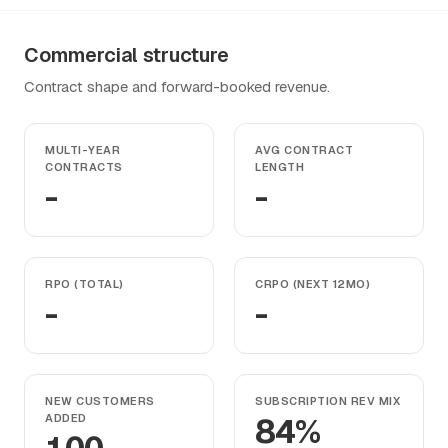
Commercial structure
Contract shape and forward-booked revenue.
MULTI-YEAR
AVG CONTRACT
CONTRACTS
LENGTH
-
-
RPO (TOTAL)
CRPO (NEXT 12MO)
-
-
NEW CUSTOMERS
SUBSCRIPTION REV MIX
ADDED
84%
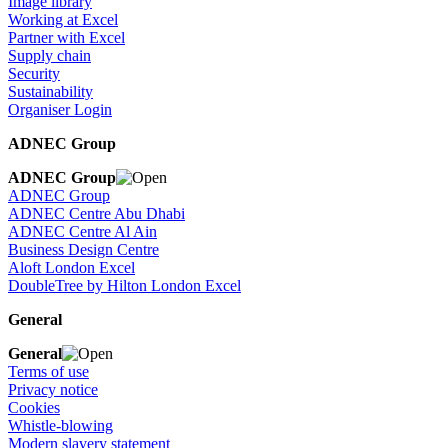
Image library
Working at Excel
Partner with Excel
Supply chain
Security
Sustainability
Organiser Login
ADNEC Group
ADNEC Group
ADNEC Group
ADNEC Centre Abu Dhabi
ADNEC Centre Al Ain
Business Design Centre
Aloft London Excel
DoubleTree by Hilton London Excel
General
General
Terms of use
Privacy notice
Cookies
Whistle-blowing
Modern slavery statement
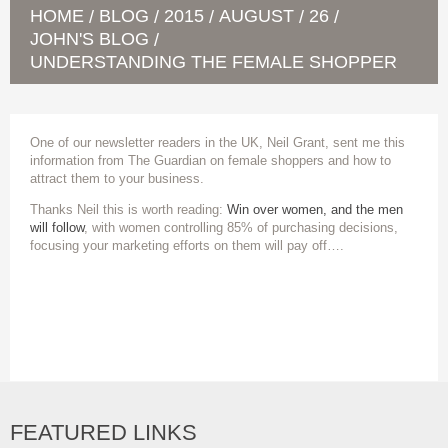
HOME
BLOG
2015
AUGUST
26
/
/
/
/
/
JOHN'S BLOG
/
UNDERSTANDING THE FEMALE SHOPPER
One of our newsletter readers in the UK, Neil Grant, sent me this
information from The Guardian on female shoppers and how to
attract them to your business.
Thanks Neil this is worth reading:
Win over women, and the men
will follow
, with women controlling 85% of purchasing decisions,
focusing your marketing efforts on them will pay off….
FEATURED LINKS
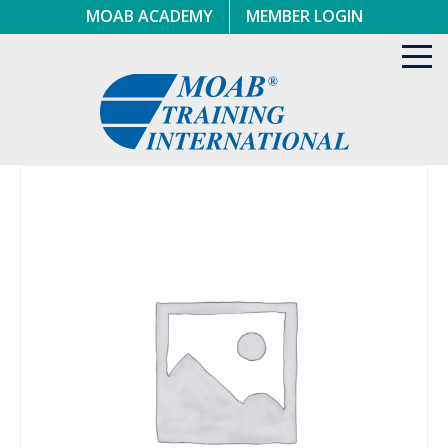
Skip
MOAB ACADEMY
MEMBER LOGIN
to
content
Toggl
navig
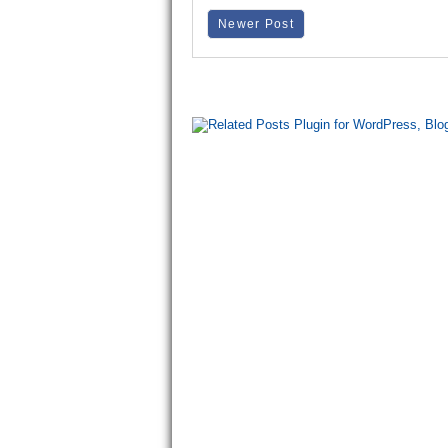
Newer Post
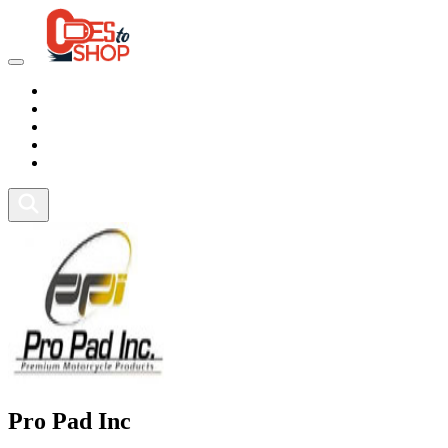
Marketplace
Health
Food
Sport
Fitness
Pro Pad Inc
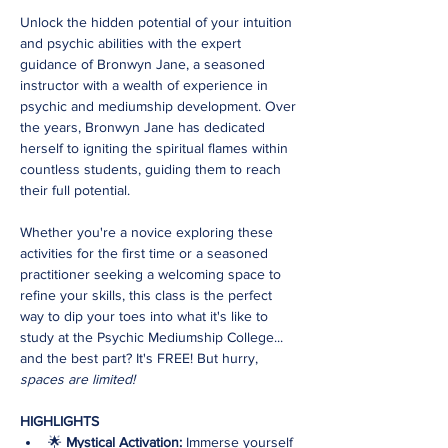
Unlock the hidden potential of your intuition 
and psychic abilities with the expert 
guidance of Bronwyn Jane, a seasoned 
instructor with a wealth of experience in 
psychic and mediumship development. Over 
the years, Bronwyn Jane has dedicated 
herself to igniting the spiritual flames within 
countless students, guiding them to reach 
their full potential.
Whether you're a novice exploring these 
activities for the first time or a seasoned 
practitioner seeking a welcoming space to 
refine your skills, this class is the perfect 
way to dip your toes into what it's like to 
study at the Psychic Mediumship College... 
and the best part? It's FREE! But hurry,
spaces are limited!
HIGHLIGHTS
🌟 
Mystical Activation:
 Immerse yourself 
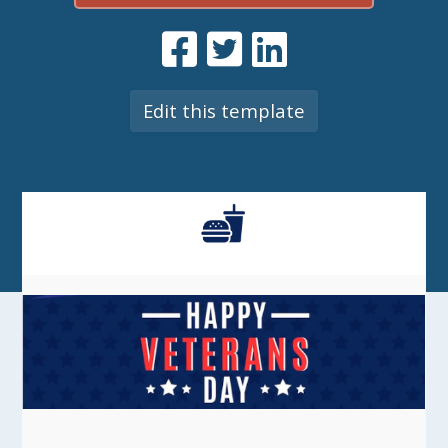
Edit this template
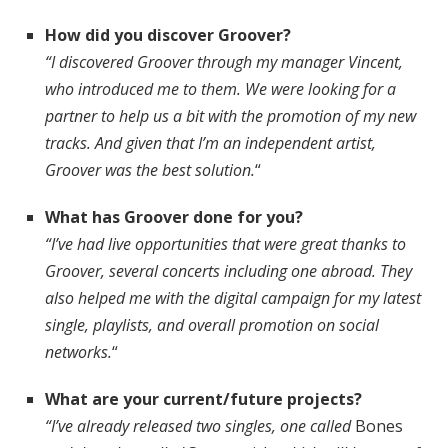
How did you discover Groover?
“I discovered Groover through my manager Vincent,
who introduced me to them. We were looking for a
partner to help us a bit with the promotion of my new
tracks. And given that I’m an independent artist,
Groover was the best solution.
“
What has Groover done for you?
“I’ve had live opportunities that were great thanks to
Groover, several concerts including one abroad. They
also helped me with the digital campaign for my latest
single, playlists, and overall promotion on social
networks.
“
What are your current/future projects?
“I’ve already released two singles, one called
Bones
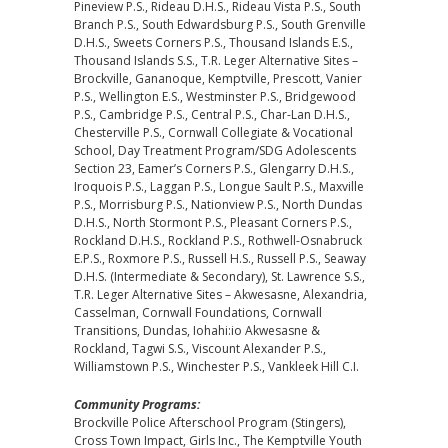
Pineview P.S., Rideau D.H.S., Rideau Vista P.S., South
Branch P.S., South Edwardsburg P.S., South Grenville
D.H.S., Sweets Corners P.S., Thousand Islands E.S.,
Thousand Islands S.S., T.R. Leger Alternative Sites –
Brockville, Gananoque, Kemptville, Prescott, Vanier
P.S., Wellington E.S., Westminster P.S., Bridgewood
P.S., Cambridge P.S., Central P.S., Char-Lan D.H.S.,
Chesterville P.S., Cornwall Collegiate & Vocational
School, Day Treatment Program/SDG Adolescents
Section 23, Eamer’s Corners P.S., Glengarry D.H.S.,
Iroquois P.S., Laggan P.S., Longue Sault P.S., Maxville
P.S., Morrisburg P.S., Nationview P.S., North Dundas
D.H.S., North Stormont P.S., Pleasant Corners P.S.,
Rockland D.H.S., Rockland P.S., Rothwell-Osnabruck
E.P.S., Roxmore P.S., Russell H.S., Russell P.S., Seaway
D.H.S. (Intermediate & Secondary), St. Lawrence S.S.,
T.R. Leger Alternative Sites – Akwesasne, Alexandria,
Casselman, Cornwall Foundations, Cornwall
Transitions, Dundas, Iohahi:io Akwesasne &
Rockland, Tagwi S.S., Viscount Alexander P.S.,
Williamstown P.S., Winchester P.S., Vankleek Hill C.I.
Community Programs:
Brockville Police Afterschool Program (Stingers),
Cross Town Impact, Girls Inc., The Kemptville Youth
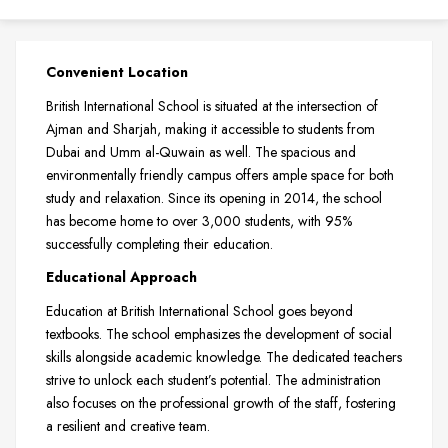
Convenient Location
British International School is situated at the intersection of
Ajman and Sharjah, making it accessible to students from
Dubai and Umm al-Quwain as well. The spacious and
environmentally friendly campus offers ample space for both
study and relaxation. Since its opening in 2014, the school
has become home to over 3,000 students, with 95%
successfully completing their education.
Educational Approach
Education at British International School goes beyond
textbooks. The school emphasizes the development of social
skills alongside academic knowledge. The dedicated teachers
strive to unlock each student’s potential. The administration
also focuses on the professional growth of the staff, fostering
a resilient and creative team.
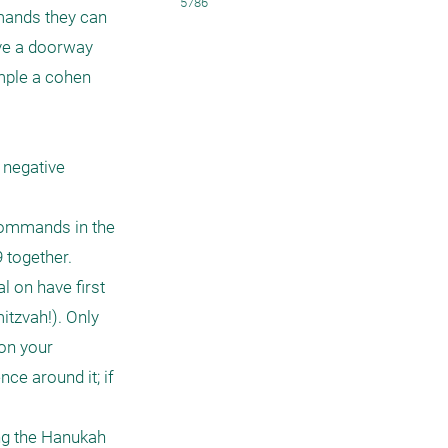
5786
mands they can 
ve a doorway 
mple a cohen 
negative 
commands in the 
together. 
 on have first 
tzvah!). Only 
on your 
ce around it; if 


ng the Hanukah 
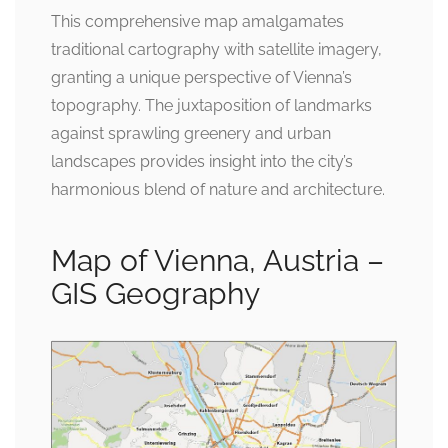
This comprehensive map amalgamates
traditional cartography with satellite imagery,
granting a unique perspective of Vienna’s
topography. The juxtaposition of landmarks
against sprawling greenery and urban
landscapes provides insight into the city’s
harmonious blend of nature and architecture.
Map of Vienna, Austria –
GIS Geography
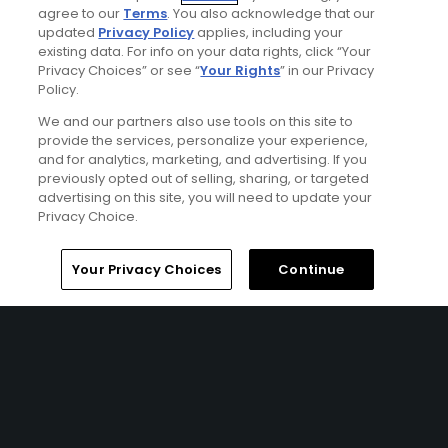
Articles
agree to our
Terms
. You also acknowledge that our
Golf Trip Dispatch: Soaking
updated
Privacy Policy
applies, including your
up good vibes in Jamaica
existing data. For info on your data rights, click “Your
Privacy Choices” or see “
Your Rights
” in our Privacy
Policy.
We and our partners also use tools on this site to
provide the services, personalize your experience,
Galleries
and for analytics, marketing, and advertising. If you
Tryall Club: Jamaica's
previously opted out of selling, sharing, or targeted
tournament-tested club
advertising on this site, you will need to update your
Privacy Choice.
Home
Search
Memberships
Library
Account
Your Privacy Choices
Continue
Ad Choices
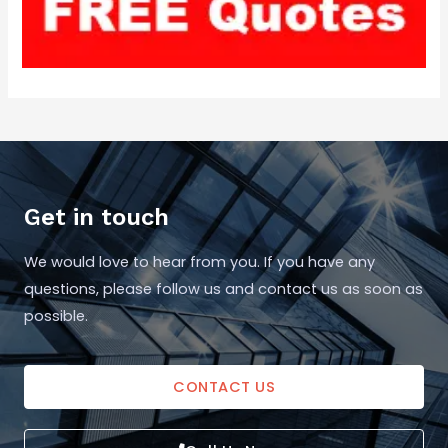
Get in touch
We would love to hear from you. If you have any
questions, please follow us and contact us as soon as
possible.
CONTACT US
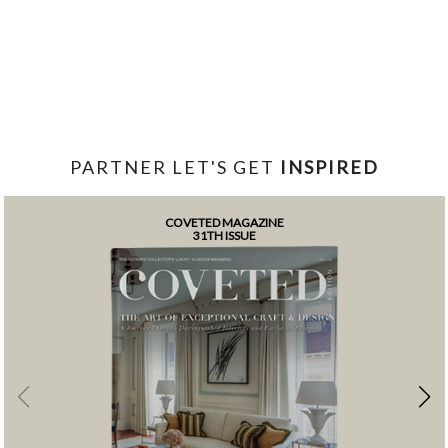
PARTNER LET'S GET
INSPIRED
COVETED MAGAZINE
31TH ISSUE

========================================

*Required action*:
Report how many lines in the records above contain the word "London", giving only the number.

*Reply*:
2